Pierwsza wersja tego tekstu pojawiła się w 2017 roku, jakiś czas po tym, jak miejsce zamieszkania zmieniłam z Vlory na okolice Durres. W poprzednich sezonach, to właśnie tam można było spotkać najwięcej wczasowiczów z Polski.
W roku 2023 nadal stacjonuję w okolicach Durres, to tu jest mój dom i moja praca, a dla tych, którzy przyjeżdżają go odwiedzić, poniżej pozostawiam krótki przewodnik po tejże okolicy, który może być użyteczny również dla rezydentów lub pilotów, którym będzie dane tutaj pracować. Sprawdzam dla Was, jak poruszać się po Durres i innych miejscowościach wypoczynkowych wokół, a także, co zwiedzać w tym popularnym kurorcie.
Starałam się przedstawić jak najwięcej informacji, które mogą stanowić punkt wyjścia do eksplorowania miasta (i nie tylko) na własną rękę. 🙂 Pamiętajcie również o naszych wycieczkach fakultatywnych, na których zawędrujecie znacznie dalej niż obręb Durres-Golem-Qerret-Mali i Robit-Shen Pjetri / San Pietro. 🙂

Zdjęcia w tym tekście przede wszystkim są „informacyjne”, więc niektóre nie są najpiękniejsze.

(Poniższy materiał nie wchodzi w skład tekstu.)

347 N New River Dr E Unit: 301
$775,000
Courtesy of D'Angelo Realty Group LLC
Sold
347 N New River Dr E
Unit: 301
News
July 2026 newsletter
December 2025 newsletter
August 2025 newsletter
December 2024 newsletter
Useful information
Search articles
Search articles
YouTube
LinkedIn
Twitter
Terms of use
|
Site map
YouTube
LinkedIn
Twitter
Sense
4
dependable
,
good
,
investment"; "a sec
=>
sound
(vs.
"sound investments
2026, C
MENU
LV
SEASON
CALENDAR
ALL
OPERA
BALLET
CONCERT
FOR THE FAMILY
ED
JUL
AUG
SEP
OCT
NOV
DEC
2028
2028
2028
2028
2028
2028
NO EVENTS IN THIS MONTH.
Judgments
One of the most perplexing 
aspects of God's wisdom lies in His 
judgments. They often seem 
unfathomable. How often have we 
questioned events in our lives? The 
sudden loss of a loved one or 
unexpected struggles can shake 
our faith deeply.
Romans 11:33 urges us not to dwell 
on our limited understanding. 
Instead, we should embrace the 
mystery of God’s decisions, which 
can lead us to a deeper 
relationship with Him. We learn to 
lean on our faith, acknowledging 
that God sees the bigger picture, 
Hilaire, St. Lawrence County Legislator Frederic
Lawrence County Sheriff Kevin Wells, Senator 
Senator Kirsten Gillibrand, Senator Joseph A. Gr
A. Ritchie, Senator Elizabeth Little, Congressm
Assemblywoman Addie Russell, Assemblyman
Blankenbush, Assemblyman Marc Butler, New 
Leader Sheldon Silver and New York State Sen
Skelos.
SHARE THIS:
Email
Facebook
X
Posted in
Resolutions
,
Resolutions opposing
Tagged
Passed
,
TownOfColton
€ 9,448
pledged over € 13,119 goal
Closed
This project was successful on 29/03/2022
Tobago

Te najpiękniejsza zostawiamy na Facebooka i Instagrama!
Co kryje się pod nazwą Durres?
To pytania, które pojawią się chyba najczęściej: czy Durres to też Golem? Oraz: czy Golem to jeszcze Durres? Gdzie jedziemy na wakacje? Czy Qerret to duże miasto? Jak daleko od cywilizacji jest plaża Shen Pjetri? Zatem spieszę z wyjaśnieniem. 😊
Golem
Golem to osobna jednostka administracyjna (należąca do gminy Kavaje), ale uznawana jest za wypoczynkową dzielnicę Durres. Różnice są bardzo duże i tak naprawdę w ofertach biur podróży jedynie kilka hoteli jest faktycznie w Durres – pozostałe znajdują się całkowicie poza miastem. Wybierając ofertę warto się zastanowić czy wolimy bardziej miejską część, czy jednak stawiamy na fajne plaże, ale oddalenie od atrakcji turystycznych.

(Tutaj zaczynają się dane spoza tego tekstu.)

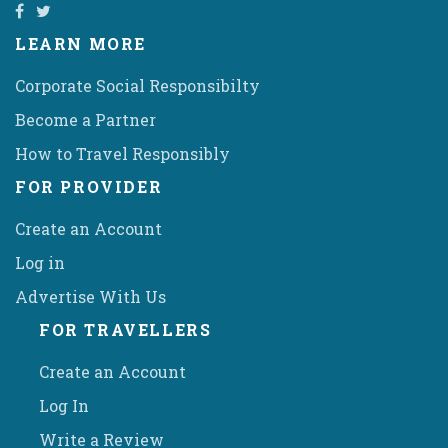
LEARN MORE
Corporate Social Responsibilty
Become a Partner
How to Travel Responsibly
FOR PROVIDER
Create an Account
Log in
Advertise With Us
FOR TRAVELLERS
Create an Account
Log In
Write a Review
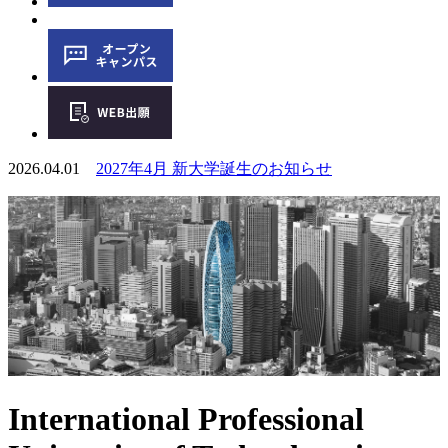
2026.04.01
2027年4月 新大学誕生のお知らせ
International Professional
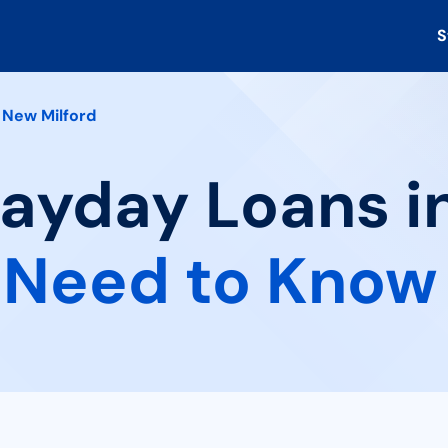
S
New Milford
Payday Loans i
 Need to Know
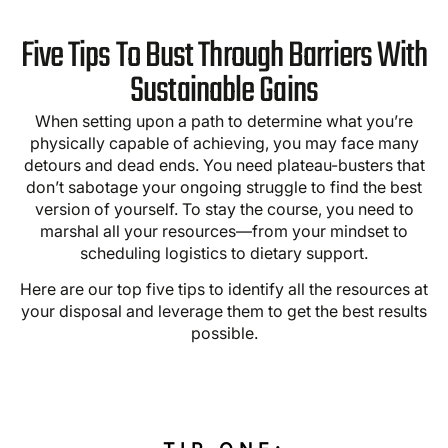
Five Tips To Bust Through Barriers With
Sustainable Gains
When setting upon a path to determine what you’re
physically capable of achieving, you may face many
detours and dead ends. You need plateau-busters that
don’t sabotage your ongoing struggle to find the best
version of yourself. To stay the course, you need to
marshal all your resources—from your mindset to
scheduling logistics to dietary support.
Here are our top five tips to identify all the resources at
your disposal and leverage them to get the best results
possible.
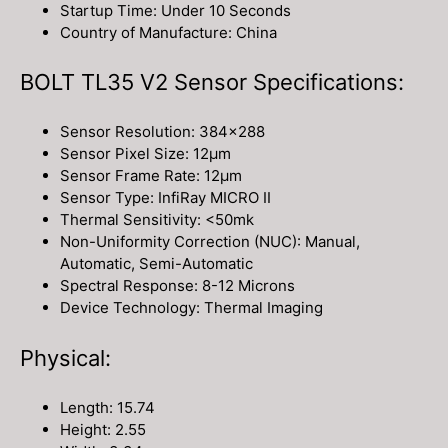
Startup Time: Under 10 Seconds
Country of Manufacture: China
BOLT TL35 V2 Sensor Specifications:
Sensor Resolution: 384×288
Sensor Pixel Size: 12μm
Sensor Frame Rate: 12μm
Sensor Type: InfiRay MICRO II
Thermal Sensitivity: <50mk
Non-Uniformity Correction (NUC): Manual,
Automatic, Semi-Automatic
Spectral Response: 8-12 Microns
Device Technology: Thermal Imaging
Physical:
Length: 15.74
Height: 2.55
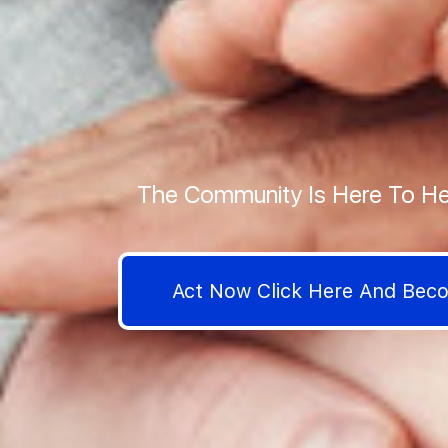
The Community Is Here To He
Act Now Click Here And Be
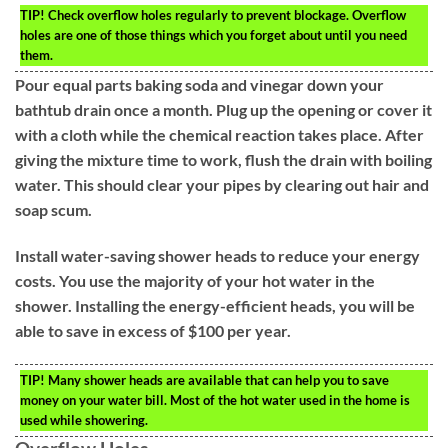
TIP!
Check overflow holes regularly to prevent blockage. Overflow
holes are one of those things which you forget about until you need
them.
Pour equal parts baking soda and vinegar down your
bathtub drain once a month. Plug up the opening or cover it
with a cloth while the chemical reaction takes place. After
giving the mixture time to work, flush the drain with boiling
water. This should clear your pipes by clearing out hair and
soap scum.
Install water-saving shower heads to reduce your energy
costs. You use the majority of your hot water in the
shower. Installing the energy-efficient heads, you will be
able to save in excess of $100 per year.
TIP!
Many shower heads are available that can help you to save
money on your water bill. Most of the hot water used in the home is
used while showering.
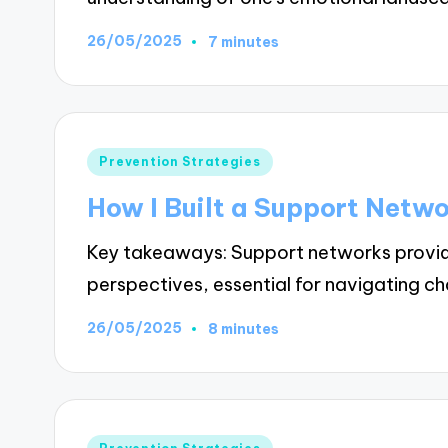
26/05/2025
7 minutes
Posted
Prevention Strategies
in
How I Built a Support Netw
Key takeaways: Support networks provid
perspectives, essential for navigating ch
26/05/2025
8 minutes
Posted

GOLEM ciągnie się ok. 10 km. Po drodze mamy hotele, apartamentowce oraz zwykłe bloki, gdzie mieszkają Albańczycy. Po lewej stronie od autostrady ciągnie się cała dzielnica wypoczynkowa z piaszczystymi, szerokimi plażami oraz infrastrukturą wypoczynkową.
W Golem, a konkretnie Mali i robit, również znajduje się nasze pierwsze stacjonarne biuro MOJA ALBANIA, gdzie możecie mnie odwiedzić. 🙂 Mieści się w okolicy takich hoteli jak: FAFA Premium, FafaMEL Holiday, Klajdi, Onufri, California, Grint, Kolaveri.

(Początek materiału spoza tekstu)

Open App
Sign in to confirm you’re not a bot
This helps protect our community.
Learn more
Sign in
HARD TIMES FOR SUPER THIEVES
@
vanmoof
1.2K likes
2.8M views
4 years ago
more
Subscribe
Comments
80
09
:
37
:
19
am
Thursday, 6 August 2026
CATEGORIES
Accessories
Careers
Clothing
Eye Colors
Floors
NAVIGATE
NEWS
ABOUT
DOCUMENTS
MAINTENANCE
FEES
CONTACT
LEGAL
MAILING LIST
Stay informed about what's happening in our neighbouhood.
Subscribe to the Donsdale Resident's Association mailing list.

Rozwiewam jednak wszelkie wątpliwości czy w GOLEM jest coś oprócz hoteli. Owszem: sklepy, sklepiki, bary, kawiarnie, fast foody i restaurację na każdą kieszeń. 😊Podobnie w Mali i robit czy Qerret znajdziemy infrastrukture turystyczną.



Trasa Durres – Golem
Durres dzieli się na kilka części, a najważniejszy dla turystów jest PORT (ogólnie rzecz ujmując ścisłe centrum) i, kierując się na południe, rejon PLAZHI (czyli plaża), a następnie GOLEM. PLAZHI zaczyna się mniej więcej przy moście Dajlani (URA I DAJLANIT) i kończy zaraz za miejscem nazwanym PLEPA (więcej o nim w ostatnim rozdziale, gdzie dokładnie opisuję znajdujący się tam dworzec autobusowy). W ubiegłym roku (2022) otwarliśmy na Plazhi nasze drugie biuro, które znajduje się w budynku „Kopleksi Eli”. Według tradycji, Golem tak naprawdę zaczyna się trochę poniżej, czyli przy SHKEMBI I KAVAJES (Skała Kavaje), którą mijamy po lewej stronie oddalając się od centrum Durres.
Durres a Golem
Durres to miasto, które im bliżej centrum, tym bardziej jest chaotyczne i zatłoczone. Taki już urok wielkich miast – zwłaszcza, jeśli takowe jest największym portem w kraju. Dlatego hotele i wypoczynek to jednak przede wszystkim GOLEM lub też wcześniej wspomniana dzielnica PLAZHI.
Jednak GOLEM to nie koniec, bo dalej mamy Mali i Robit oraz Qerret. Mijając miejscowość Kavaje – plażę Spille i znaną plażę Generała (Plazhi i Gjeneralit). Bardzo popularna jest też laguna Divjake.
Na północ od Durres mamy m.in. plażę miejską Currila, następnie Kallmi, Portez oraz plażę św. Piotra (Shen Pjetri), która pojawiła się w ofertach touroperatorów. Hotele Melia czy Movenpick są oddalone ok 45 minut od Durres i tak naprawdę prawie ten sam dystans dzieli je od Tirany. Latem rozwija się tam oczywiście infrastruktura turystyczna.
Bardzo znanym miejscem na wypady jest również przylądek Rodon (Kepi i Rodonit).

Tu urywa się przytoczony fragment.